The repair loop ties it together. When validation fails, don't just retry the same call — feed the error back:
import instructor
from pydantic import BaseModel
client = instructor.from_provider("openai/gpt-4o")
class Ticket(BaseModel):
priority: str
summary: str
# on a validation error, Instructor sends the Pydantic error message
# back to the model and asks it to fix the specific field — then re-validates
ticket = client.chat.completions.create(
response_model=Ticket,
max_retries=2,
messages=[{"role": "user", "content": ticket_text}],
)
Showing the model the specific validation error ("priority must be one of low, medium, high") is far more effective than a blind retry, because you've told it exactly what to fix. But cap the retries — two is plenty. A model that fails validation three times in a row is usually failing for a reason more retries won't solve, and you want to degrade gracefully: return a typed error, fall back to a default, or route to a human. Looping forever on a poison input is how you get my 2 a.m. page.
What I actually reach for, by use case
For data extraction or classification against a hosted model — the common case — use your provider's strict schema-constrained mode, derive the schema from Zod or Pydantic, and validate the result with the same type. That's rungs three plus a validating parser, and it covers most of what people are building.
For agents that choose actions, use strict tool calling. The which-tool-plus-validated-args shape is the thing you want, and the strict flag closes the argument-validation gap. Keep a guard for tool names you don't recognize.

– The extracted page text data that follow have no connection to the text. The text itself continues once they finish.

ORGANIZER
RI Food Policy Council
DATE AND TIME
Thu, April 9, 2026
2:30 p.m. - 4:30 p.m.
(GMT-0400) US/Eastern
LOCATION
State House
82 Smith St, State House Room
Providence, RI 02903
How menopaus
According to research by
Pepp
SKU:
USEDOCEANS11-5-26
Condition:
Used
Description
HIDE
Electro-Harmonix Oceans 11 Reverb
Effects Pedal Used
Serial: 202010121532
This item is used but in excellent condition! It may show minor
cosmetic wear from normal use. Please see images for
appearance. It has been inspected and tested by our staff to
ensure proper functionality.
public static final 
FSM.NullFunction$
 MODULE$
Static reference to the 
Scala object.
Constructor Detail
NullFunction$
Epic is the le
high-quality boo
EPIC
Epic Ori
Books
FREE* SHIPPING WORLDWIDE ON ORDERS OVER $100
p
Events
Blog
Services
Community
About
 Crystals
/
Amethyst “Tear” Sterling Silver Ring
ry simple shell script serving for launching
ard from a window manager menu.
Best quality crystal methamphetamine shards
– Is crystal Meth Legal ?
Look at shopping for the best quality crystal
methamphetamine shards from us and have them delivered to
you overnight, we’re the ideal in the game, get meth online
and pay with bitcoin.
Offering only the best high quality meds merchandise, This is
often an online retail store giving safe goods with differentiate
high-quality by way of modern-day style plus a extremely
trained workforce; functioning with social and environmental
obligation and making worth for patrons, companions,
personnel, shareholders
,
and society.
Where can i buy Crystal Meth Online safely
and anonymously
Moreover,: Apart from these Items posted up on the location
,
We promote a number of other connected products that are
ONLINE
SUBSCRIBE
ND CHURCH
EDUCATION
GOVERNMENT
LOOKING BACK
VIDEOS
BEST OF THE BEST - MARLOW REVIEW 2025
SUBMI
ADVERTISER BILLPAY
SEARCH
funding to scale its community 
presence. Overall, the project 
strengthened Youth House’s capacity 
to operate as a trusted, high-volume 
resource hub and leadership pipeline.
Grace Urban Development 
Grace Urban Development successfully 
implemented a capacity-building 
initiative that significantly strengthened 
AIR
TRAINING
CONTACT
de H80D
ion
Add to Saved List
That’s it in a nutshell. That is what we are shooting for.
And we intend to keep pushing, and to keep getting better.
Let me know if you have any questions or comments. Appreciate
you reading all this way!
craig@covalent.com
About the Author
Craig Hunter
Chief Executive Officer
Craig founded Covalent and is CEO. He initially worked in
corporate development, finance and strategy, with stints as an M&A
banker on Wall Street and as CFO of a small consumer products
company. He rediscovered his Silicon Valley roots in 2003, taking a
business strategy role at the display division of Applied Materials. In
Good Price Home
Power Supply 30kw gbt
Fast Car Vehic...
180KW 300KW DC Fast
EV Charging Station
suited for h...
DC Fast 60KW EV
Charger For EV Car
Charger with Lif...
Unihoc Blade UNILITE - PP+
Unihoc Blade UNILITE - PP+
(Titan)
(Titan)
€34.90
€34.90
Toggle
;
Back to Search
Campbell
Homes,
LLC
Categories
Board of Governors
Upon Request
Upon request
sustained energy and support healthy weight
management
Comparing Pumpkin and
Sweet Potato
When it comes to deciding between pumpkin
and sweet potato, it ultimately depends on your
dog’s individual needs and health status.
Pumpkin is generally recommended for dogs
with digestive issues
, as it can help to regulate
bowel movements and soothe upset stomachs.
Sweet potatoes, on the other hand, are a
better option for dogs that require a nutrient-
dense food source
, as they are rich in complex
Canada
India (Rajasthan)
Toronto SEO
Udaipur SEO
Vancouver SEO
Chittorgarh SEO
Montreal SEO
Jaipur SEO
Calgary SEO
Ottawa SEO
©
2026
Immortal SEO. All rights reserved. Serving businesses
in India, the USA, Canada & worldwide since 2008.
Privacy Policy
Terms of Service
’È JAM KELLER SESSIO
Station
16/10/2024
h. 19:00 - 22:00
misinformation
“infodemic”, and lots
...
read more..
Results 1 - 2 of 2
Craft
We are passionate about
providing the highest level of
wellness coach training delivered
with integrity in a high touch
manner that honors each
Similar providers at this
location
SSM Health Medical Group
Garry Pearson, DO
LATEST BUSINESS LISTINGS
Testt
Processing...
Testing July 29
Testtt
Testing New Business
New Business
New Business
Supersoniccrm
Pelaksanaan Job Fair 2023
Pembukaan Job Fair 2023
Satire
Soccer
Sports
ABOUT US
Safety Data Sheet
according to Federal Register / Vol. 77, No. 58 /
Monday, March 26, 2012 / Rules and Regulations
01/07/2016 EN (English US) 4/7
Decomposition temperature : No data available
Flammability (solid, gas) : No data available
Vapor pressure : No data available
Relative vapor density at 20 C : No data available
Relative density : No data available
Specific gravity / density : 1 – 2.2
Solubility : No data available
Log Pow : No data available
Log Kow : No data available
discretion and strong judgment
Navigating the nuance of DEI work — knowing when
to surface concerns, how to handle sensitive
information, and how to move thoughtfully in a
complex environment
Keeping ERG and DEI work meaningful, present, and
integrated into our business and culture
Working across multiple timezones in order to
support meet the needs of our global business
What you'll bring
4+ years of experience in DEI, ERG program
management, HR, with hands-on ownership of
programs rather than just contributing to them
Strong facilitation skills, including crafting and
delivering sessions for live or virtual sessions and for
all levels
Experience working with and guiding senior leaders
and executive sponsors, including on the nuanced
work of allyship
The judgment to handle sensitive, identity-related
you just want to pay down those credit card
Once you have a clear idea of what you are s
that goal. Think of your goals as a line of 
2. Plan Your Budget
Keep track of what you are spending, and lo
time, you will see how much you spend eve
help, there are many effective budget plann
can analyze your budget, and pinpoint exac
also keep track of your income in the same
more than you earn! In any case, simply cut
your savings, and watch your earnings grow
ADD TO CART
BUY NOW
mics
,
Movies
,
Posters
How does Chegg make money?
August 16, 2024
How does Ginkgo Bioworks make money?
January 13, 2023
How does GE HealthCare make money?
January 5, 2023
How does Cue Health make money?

For self-hosted open-weight models on a hot path, use grammar-constrained decoding through your serving engine — XGrammar-class backends are fast enough now that there's little reason to hand-roll it. Let the model reason in prose first if the task is hard, then constrain the structured part.
And regardless of rung: validate at the boundary with a schema you own, and keep a bounded repair loop with graceful degradation. The constraint stops the model from emitting garbage. The validator stops your assumptions from being the garbage. Both my pipeline and my sleep got better when I stopped trusting the prompt and started enforcing the contract.